■ Aim of the task
Search the records below for the word "track". Pull out each line that has it.

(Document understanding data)
· · · · · · ·

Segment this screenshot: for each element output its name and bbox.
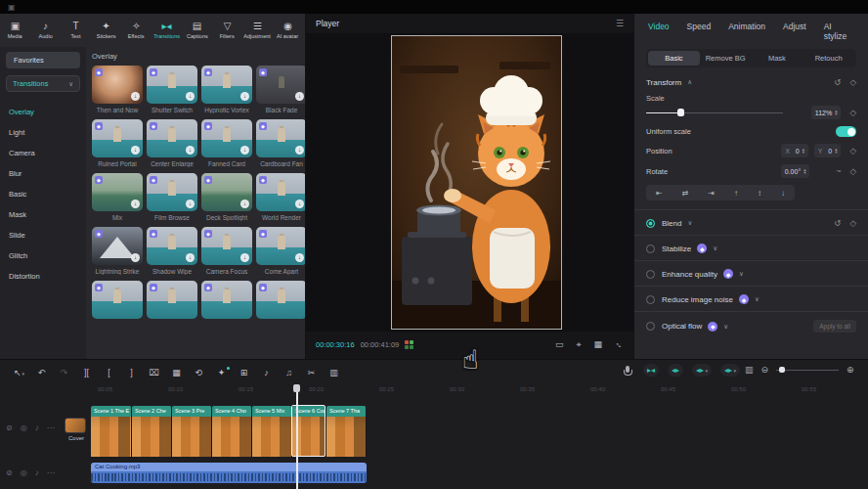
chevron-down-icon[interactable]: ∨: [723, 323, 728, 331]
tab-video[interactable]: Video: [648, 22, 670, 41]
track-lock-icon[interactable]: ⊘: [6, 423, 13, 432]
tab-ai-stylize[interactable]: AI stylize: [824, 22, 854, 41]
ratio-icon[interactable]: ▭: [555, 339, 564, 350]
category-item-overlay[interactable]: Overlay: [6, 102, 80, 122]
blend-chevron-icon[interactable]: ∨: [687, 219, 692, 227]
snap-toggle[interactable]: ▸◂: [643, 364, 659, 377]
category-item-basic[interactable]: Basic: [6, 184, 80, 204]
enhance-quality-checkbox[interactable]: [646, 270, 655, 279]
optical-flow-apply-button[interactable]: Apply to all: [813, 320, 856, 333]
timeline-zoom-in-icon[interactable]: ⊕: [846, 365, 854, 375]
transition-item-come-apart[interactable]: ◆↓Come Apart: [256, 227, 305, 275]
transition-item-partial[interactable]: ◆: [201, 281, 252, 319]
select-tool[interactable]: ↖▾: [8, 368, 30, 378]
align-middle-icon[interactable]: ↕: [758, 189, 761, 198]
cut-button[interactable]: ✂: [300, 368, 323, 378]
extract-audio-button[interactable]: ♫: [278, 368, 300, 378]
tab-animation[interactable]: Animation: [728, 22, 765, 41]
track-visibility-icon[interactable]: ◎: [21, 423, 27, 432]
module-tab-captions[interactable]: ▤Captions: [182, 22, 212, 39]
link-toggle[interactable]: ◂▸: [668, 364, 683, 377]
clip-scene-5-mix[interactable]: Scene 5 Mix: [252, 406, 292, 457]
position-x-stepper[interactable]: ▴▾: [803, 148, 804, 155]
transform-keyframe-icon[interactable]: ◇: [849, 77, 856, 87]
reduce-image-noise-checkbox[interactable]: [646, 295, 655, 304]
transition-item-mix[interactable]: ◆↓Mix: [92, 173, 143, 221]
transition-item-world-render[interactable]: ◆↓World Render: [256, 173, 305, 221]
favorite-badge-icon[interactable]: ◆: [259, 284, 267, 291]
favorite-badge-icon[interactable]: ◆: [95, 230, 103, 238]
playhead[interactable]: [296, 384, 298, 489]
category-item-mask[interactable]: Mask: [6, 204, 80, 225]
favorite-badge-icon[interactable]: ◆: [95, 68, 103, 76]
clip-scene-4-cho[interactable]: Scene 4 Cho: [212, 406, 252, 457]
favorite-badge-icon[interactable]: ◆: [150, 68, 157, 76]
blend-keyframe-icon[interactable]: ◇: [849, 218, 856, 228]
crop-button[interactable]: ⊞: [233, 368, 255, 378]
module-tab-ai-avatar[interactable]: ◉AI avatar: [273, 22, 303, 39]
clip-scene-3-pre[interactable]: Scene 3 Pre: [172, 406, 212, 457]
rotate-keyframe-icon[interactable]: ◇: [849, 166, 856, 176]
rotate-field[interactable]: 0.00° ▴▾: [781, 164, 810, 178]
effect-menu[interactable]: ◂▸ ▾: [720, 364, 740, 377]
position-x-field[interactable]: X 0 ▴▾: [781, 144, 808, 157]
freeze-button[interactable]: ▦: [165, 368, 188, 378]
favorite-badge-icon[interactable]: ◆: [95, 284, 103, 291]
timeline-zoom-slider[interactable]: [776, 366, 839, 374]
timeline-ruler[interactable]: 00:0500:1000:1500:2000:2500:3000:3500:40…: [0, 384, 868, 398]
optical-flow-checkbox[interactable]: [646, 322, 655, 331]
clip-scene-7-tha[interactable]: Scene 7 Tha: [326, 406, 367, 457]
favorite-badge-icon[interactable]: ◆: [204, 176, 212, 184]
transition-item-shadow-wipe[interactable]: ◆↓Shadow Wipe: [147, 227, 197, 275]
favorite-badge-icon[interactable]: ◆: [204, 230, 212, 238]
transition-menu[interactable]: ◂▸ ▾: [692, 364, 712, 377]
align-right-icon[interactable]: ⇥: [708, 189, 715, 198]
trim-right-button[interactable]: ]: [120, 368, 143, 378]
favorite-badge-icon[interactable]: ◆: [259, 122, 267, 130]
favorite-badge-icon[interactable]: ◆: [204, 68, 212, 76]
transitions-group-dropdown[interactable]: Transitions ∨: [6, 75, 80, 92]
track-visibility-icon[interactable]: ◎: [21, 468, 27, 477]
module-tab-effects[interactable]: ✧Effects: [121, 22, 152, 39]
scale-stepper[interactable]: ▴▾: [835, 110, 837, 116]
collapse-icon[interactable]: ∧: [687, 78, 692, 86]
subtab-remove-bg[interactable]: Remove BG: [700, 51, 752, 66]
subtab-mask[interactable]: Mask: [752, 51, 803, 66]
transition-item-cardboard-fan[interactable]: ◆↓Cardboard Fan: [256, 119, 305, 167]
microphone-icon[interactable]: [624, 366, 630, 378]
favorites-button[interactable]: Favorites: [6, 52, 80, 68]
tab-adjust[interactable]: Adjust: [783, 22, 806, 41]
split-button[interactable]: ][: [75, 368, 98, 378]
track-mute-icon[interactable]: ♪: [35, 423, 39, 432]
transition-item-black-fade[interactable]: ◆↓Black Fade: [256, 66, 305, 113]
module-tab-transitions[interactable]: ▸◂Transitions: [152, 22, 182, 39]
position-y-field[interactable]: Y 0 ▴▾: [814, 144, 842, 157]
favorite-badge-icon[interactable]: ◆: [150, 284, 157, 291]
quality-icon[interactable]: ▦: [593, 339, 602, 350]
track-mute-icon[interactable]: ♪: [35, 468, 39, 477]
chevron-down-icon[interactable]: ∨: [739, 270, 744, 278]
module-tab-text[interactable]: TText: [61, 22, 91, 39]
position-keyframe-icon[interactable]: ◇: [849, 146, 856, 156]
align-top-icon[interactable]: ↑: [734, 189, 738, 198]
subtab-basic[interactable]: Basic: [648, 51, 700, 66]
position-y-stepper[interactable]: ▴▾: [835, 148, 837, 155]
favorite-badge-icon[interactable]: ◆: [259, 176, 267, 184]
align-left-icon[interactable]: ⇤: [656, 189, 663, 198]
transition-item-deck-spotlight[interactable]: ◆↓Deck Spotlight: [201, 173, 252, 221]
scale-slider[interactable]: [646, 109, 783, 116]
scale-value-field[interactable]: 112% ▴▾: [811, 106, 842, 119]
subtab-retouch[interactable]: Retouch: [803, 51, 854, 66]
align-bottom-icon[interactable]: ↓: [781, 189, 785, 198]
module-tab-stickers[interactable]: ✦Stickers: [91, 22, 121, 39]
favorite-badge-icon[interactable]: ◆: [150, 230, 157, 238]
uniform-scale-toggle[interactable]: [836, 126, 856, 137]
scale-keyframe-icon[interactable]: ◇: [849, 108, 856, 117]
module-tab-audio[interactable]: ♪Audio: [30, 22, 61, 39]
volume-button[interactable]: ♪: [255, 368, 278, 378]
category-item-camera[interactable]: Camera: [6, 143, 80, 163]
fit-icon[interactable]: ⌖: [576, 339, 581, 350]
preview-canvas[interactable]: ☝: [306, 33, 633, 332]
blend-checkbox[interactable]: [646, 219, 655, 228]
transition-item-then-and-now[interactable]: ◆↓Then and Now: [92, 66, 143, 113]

· · · · · · ·

■ Reply
track-lock-icon[interactable]: ⊘: [6, 423, 13, 432]
track-visibility-icon[interactable]: ◎: [21, 423, 27, 432]
track-visibility-icon[interactable]: ◎: [21, 468, 27, 477]
track-mute-icon[interactable]: ♪: [35, 423, 39, 432]
track-mute-icon[interactable]: ♪: [35, 468, 39, 477]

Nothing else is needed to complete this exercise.